### DATASET ENTRIES

════════════════════

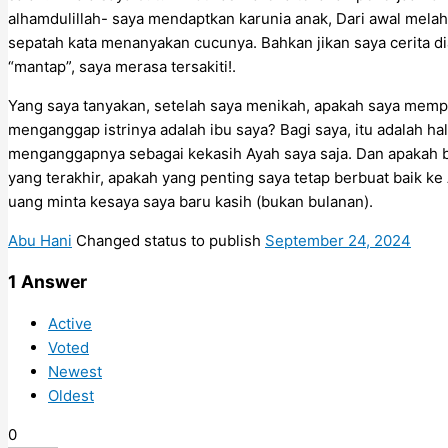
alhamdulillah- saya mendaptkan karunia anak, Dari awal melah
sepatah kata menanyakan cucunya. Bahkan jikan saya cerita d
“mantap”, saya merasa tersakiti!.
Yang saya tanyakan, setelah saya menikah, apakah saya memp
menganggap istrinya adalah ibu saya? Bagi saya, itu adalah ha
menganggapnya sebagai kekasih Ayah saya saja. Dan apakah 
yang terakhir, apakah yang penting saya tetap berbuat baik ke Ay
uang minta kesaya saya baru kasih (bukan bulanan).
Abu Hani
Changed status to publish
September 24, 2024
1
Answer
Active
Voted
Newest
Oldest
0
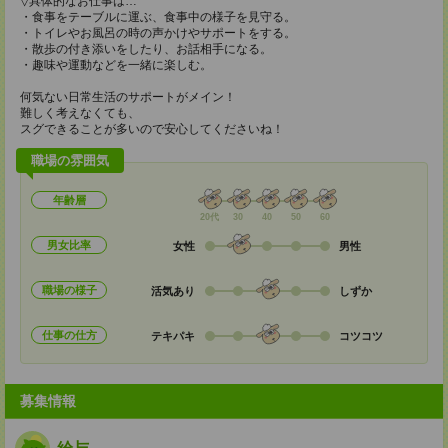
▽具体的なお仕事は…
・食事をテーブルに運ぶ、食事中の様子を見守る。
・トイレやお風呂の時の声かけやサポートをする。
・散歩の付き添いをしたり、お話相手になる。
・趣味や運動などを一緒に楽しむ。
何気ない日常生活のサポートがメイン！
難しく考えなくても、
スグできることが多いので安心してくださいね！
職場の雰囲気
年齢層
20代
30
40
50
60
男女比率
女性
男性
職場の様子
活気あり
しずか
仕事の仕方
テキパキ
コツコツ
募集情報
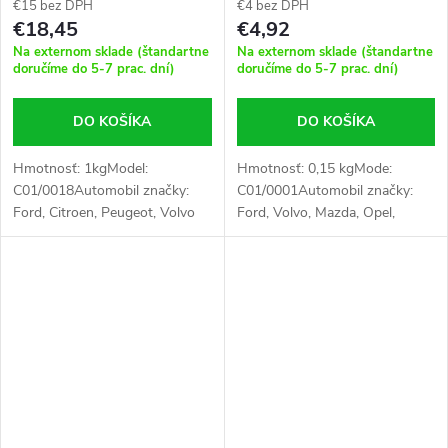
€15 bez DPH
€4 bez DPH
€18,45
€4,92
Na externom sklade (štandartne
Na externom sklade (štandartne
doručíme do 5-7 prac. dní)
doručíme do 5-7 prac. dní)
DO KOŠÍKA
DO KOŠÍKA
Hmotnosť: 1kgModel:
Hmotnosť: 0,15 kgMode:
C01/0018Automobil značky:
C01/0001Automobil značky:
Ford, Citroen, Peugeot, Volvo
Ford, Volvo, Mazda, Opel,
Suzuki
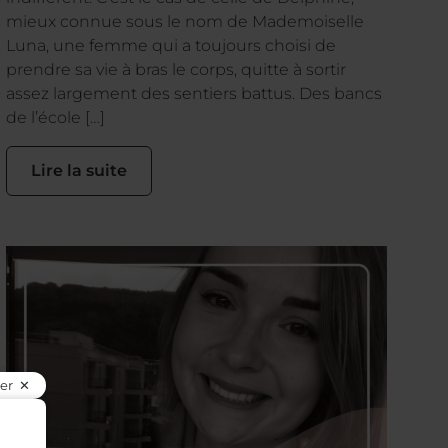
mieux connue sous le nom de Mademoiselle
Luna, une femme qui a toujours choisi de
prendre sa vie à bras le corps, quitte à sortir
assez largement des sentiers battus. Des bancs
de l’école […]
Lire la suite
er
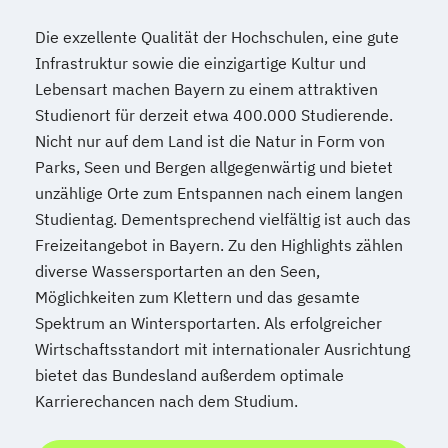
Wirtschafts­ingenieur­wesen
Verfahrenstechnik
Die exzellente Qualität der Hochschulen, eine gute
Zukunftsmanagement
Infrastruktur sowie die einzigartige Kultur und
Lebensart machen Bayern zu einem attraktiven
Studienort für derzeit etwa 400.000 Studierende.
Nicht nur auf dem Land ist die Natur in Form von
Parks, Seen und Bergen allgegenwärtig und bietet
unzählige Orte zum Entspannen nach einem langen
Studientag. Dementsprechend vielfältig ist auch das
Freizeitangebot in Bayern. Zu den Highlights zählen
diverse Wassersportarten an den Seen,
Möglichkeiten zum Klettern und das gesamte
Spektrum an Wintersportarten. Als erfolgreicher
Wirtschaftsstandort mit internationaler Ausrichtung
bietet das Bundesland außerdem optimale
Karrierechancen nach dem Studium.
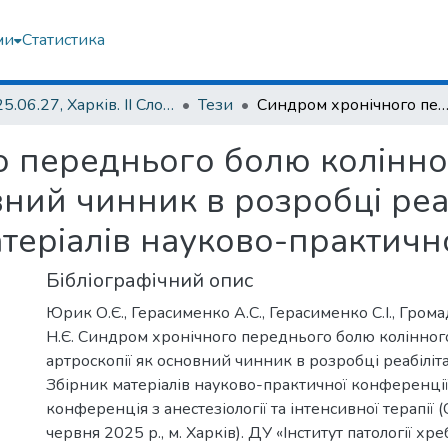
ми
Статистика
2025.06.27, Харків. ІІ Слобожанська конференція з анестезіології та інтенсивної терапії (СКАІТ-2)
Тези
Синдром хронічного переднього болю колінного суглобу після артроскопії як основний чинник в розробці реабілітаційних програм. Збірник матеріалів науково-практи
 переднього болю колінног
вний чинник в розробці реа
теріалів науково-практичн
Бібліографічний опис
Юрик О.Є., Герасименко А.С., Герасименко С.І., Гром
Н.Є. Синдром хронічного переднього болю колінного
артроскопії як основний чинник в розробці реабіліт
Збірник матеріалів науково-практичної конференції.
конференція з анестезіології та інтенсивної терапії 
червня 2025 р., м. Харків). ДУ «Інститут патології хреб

════════════════════

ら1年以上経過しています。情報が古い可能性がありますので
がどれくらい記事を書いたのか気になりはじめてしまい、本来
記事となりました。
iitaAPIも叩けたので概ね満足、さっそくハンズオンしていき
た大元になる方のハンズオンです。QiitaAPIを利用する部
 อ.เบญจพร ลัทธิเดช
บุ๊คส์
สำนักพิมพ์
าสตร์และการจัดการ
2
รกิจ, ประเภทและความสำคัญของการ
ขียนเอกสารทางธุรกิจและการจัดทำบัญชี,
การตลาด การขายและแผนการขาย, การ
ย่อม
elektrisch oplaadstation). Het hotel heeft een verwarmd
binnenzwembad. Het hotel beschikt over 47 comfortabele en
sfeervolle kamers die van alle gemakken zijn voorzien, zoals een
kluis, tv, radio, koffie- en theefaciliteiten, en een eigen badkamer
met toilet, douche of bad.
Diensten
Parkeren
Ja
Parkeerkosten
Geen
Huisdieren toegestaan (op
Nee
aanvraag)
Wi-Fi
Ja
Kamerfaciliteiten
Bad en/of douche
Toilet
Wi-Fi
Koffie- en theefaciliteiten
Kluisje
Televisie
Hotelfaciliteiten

════════════════════

Every line above with the word "Volvo" belongs in the answer, copied as written.

Ford, Citroen, Peugeot, Volvo
Ford, Volvo, Mazda, Opel,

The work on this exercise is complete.